Method: Phillips Pinnacle 9.100, (a trial version of Proton planning software), was used to generate and dosimetrically evaluate IMRT, VMAT and IMPT plans. As of August 2016, 41 data‐sets have been analysed, and were considered highly challenging using traditional planning methods. The subjectivity apparent in planning was removed from this study, with data‐set specific plan‐quality metrics. These were designed using Sun Nuclear PlanIQ software and was utilized in plan quality analysis.
Results: The results of this study highlighted apparent dosimetric benefits of Proton Therapy. The analysis observed substantial decreases in OAR dose, while adequately maintaining target coverage in most cases.

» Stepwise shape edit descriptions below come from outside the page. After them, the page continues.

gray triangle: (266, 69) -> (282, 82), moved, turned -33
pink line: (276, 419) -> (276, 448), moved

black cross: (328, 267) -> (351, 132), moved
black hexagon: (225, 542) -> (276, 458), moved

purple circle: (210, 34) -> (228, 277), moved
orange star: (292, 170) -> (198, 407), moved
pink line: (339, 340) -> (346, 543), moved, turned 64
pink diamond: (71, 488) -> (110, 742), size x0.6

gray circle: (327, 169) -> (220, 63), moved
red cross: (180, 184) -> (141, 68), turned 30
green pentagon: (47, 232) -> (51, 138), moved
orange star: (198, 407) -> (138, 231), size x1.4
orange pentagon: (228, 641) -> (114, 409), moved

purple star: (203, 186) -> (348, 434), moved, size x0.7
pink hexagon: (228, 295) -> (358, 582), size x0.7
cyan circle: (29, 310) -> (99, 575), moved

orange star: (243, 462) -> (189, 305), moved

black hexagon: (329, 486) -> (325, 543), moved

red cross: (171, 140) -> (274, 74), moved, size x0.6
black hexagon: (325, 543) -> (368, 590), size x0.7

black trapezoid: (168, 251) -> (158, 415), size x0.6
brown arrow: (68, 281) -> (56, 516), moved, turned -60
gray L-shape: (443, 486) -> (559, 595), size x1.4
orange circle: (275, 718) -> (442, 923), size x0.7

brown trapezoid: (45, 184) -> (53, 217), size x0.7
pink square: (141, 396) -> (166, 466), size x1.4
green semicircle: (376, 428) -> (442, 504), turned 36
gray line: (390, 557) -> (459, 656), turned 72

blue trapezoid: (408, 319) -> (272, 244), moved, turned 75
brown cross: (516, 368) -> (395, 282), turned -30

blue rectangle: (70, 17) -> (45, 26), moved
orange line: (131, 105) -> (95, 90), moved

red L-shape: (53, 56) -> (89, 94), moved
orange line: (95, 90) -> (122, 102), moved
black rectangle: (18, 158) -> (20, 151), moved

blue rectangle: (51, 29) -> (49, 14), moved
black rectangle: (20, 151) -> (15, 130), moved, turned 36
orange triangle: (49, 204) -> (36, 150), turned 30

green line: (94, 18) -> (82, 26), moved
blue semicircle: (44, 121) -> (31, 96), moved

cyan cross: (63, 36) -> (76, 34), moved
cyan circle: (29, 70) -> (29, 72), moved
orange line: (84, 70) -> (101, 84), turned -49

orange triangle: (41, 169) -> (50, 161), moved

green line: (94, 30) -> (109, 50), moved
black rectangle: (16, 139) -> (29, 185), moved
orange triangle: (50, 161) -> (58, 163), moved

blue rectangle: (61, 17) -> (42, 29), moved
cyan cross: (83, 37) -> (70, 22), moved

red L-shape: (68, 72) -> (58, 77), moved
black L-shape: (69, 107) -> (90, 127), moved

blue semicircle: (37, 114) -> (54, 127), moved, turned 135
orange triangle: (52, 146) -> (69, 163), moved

Conclusion: From the results shown in this preliminary analysis, it can be extrapolated that IMPT treatments lead to clinical benefits for patients. Currently, patient recruitment for the study is ongoing, with plan analysis continuing for patients with appropriate disease sites.
References
1. Levin WP, Kooy H, Loeffler JS, DeLaney TF. Proton beam therapy. Br J Cancer 2005; 93: 849–54
2. Mitin T, Zietman AL. Promise and pitfalls of heavy‐particle therapy. J Clin Oncol 2014; 32: 2855–63.